El bebé abrió nuevamente los ojos y miró a su madre junto a él, ella lloraba, su llanto era imperceptible a causa de la tormenta, los rayos siguieron iluminando el cielo por algunos minutos, el pequeño cerró los ojos y parecía que todo estaba por terminar. Sara abrazó al bebé, a fin de cuentas era su hijo y lo correcto (si se le puede poner ese calificativo a semejante barbaridad) era ayudar a su hijo a trascender a la siguiente vida. Sintió como disminuía su ritmo cardiaco, su respiración se hacía cada vez más pausada y en un instante dejó de hacerlo.

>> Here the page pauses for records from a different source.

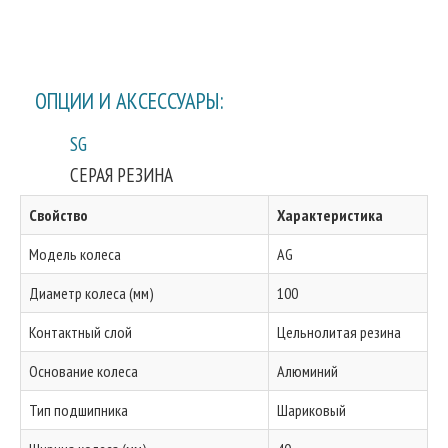
ОПЦИИ И АКСЕССУАРЫ:
SG
СЕРАЯ РЕЗИНА
Свойство
Характеристика
Модель колеса
AG
Диаметр колеса (мм)
100
Контактный слой
Цельнолитая резина
Основание колеса
Алюминий
Тип подшипника
Шариковый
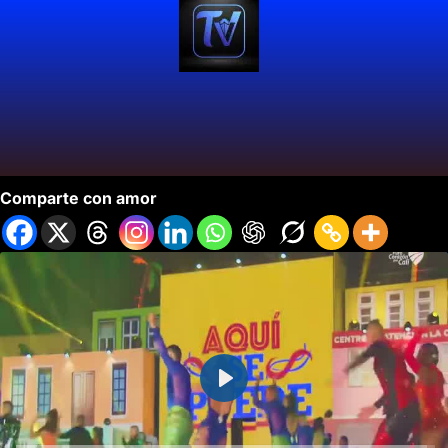
Consultorio Turístico Cali.
Comparte con amor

Ahí yacía el cuerpo del bebé, contraído como si fuera un feto, agotado, rendido, acabado. Sara se sentía terriblemente confundida, ¿había hecho lo correcto? El bebé sufría demasiado por su condición, pero tenía el mismo derecho de vivir que cualquier otra persona… Con los ojos cerrados, Sara no quiso mirar más a su hijo, lo abrazaba con el cariño que le dictaba su oculto corazón de madre, sintiendo su cálido cuerpo. La escena era desgarradora, los relámpagos y los truenos ahora eran un clamor de guerra en el horizonte, se iban junto con la vida del pequeño y la lluvia era solo una brisa que empañaba la ventana, Sara sintió bajo ella un movimiento, el bebé comenzaba a convulsionar.
El espanto repentino provocó en Sara un remordimiento que le llevó a apartarse con verdadero terror del cuerpo del bebé, quizá su mente le estaba jugando una pésima broma y en su locura temporal creyó que la divina gracia de Dios le mandaba un castigo por su crueldad. Sara se acurrucó a los pies de la cuna mientras la luna asomaba envuelta en jirones de nubes desgarradas en lo alto de la bóveda celeste. El bebé parecía querer levantarse de la cama, Sara se levantó y corrió hacía la puerta de la recámara pero los nervios le traicionaron y no pudo quitar el seguro de la puerta, corrió de vuelta a la cuna, la empujó y abrió la enorme ventana, el metal del marco resbaló con suavidad, se paró en el borde y miró una vez más hacía la cama, el niño vomitaba cualquier cantidad de porquerías y de sus labios la espuma salía a borbotones. La criatura aun se retorcía con ímpetu, Sara cerró los ojos y se arrojó al vacío dejando escuchar un aterrador grito de fugaz agonía. Los vecinos del condominio despertaron extrañados.
La luz de la luna bañando la húmeda madrugada y la tranquilidad después de la tormenta se hizo presente en el mismo instante que madre e hijo dejaron de existir en este mundo.